The ROOT software package is currently being upgraded in several ways to improve data processing
performance. This paper will consider several tools implemented in this framework for calculations on
modern heterogeneous computing architectures. PROOF (Parallel ROOT Package Extension) divides
common work into small chunks, i.e. packets. The size of the first packet used for calibration, the
minimum and maximum set size of the packet, the degree of data structuring affect the speed of their
processing. When processing large amounts of data, the read and write speed can be crucial. The new
asynchronous file merge feature in the TBufferMerger class allows writing data in parallel from
multiple streams to a single output file.
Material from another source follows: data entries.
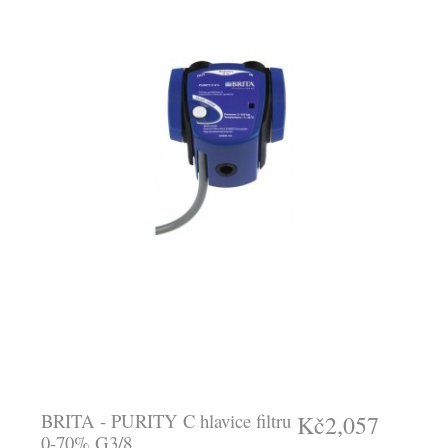
BRITA - PURITY C hlavice filtru
Kč2,057
0-70% G3/8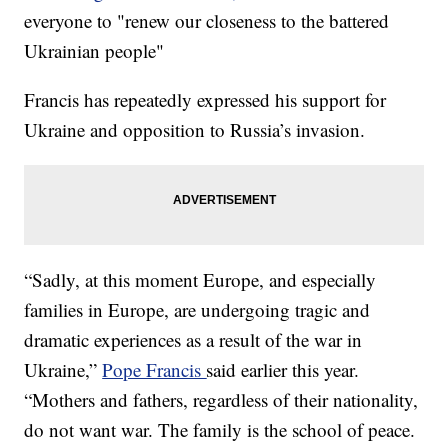
everyone to "renew our closeness to the battered
Ukrainian people"
Francis has repeatedly expressed his support for
Ukraine and opposition to Russia’s invasion.
“Sadly, at this moment Europe, and especially
families in Europe, are undergoing tragic and
dramatic experiences as a result of the war in
Ukraine,”
Pope Francis
said earlier this year.
“Mothers and fathers, regardless of their nationality,
do not want war. The family is the school of peace.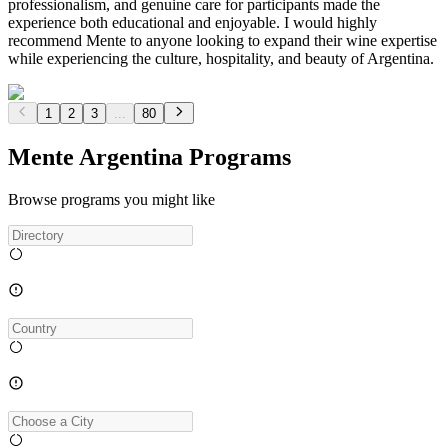
professionalism, and genuine care for participants made the
experience both educational and enjoyable. I would highly
recommend Mente to anyone looking to expand their wine expertise
while experiencing the culture, hospitality, and beauty of Argentina.
1
2
3
...
80
Mente Argentina Programs
Browse programs you might like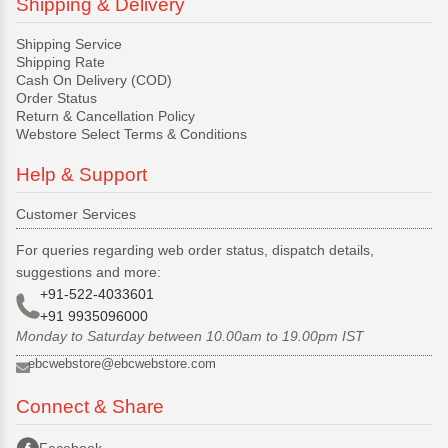
Shipping & Delivery
Shipping Service
Shipping Rate
Cash On Delivery (COD)
Order Status
Return & Cancellation Policy
Webstore Select Terms & Conditions
Help & Support
Customer Services
For queries regarding web order status, dispatch details,
suggestions and more:
+91-522-4033601
+91 9935096000
Monday to Saturday between 10.00am to 19.00pm IST
ebcwebstore@ebcwebstore.com
Connect & Share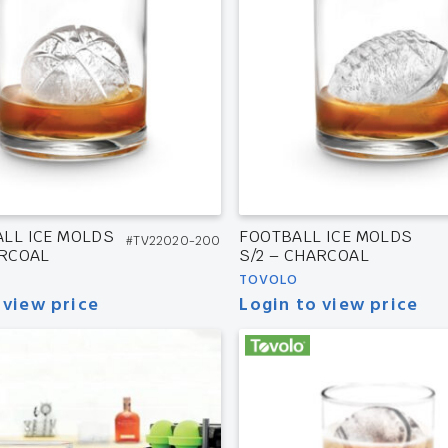
LL ICE MOLDS
FOOTBALL ICE MOLDS
#TV22020-200
ARCOAL
S/2 – CHARCOAL
TOVOLO
 view price
Login to view price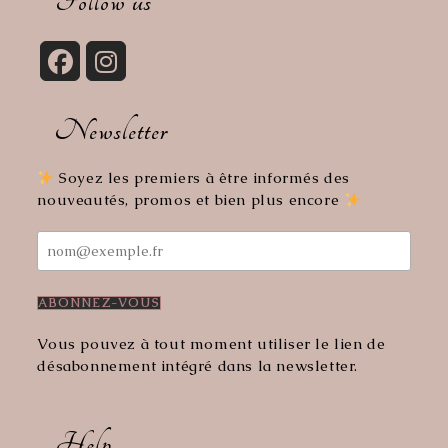
Follow us
application
Opens
Opens
in
in
Newsletter
a
a
new
new
tab
tab
Soyez les premiers à être informés des
nouveautés, promos et bien plus encore
Vous pouvez à tout moment utiliser le lien de
désabonnement intégré dans la newsletter.
Help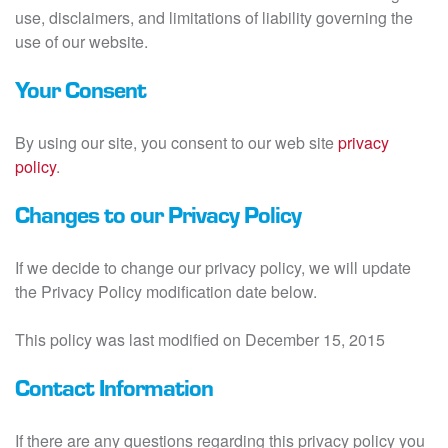
use, disclaimers, and limitations of liability governing the
use of our website.
Your Consent
By using our site, you consent to our web site
privacy
policy
.
Changes to our Privacy Policy
If we decide to change our privacy policy, we will update
the Privacy Policy modification date below.
This policy was last modified on December 15, 2015
Contact Information
If there are any questions regarding this privacy policy you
Our calculations show a good scalability of the macro
execution time depending on the number of processor cores used.

Keywords: ROOT, PROOF, parallelization


                                                                                        Tatiana Solovjeva


                                                             Copyright © 2021 for this paper by its authors.
                    Use permitted under Creative Commons License Attribution 4.0 International (CC BY 4.0).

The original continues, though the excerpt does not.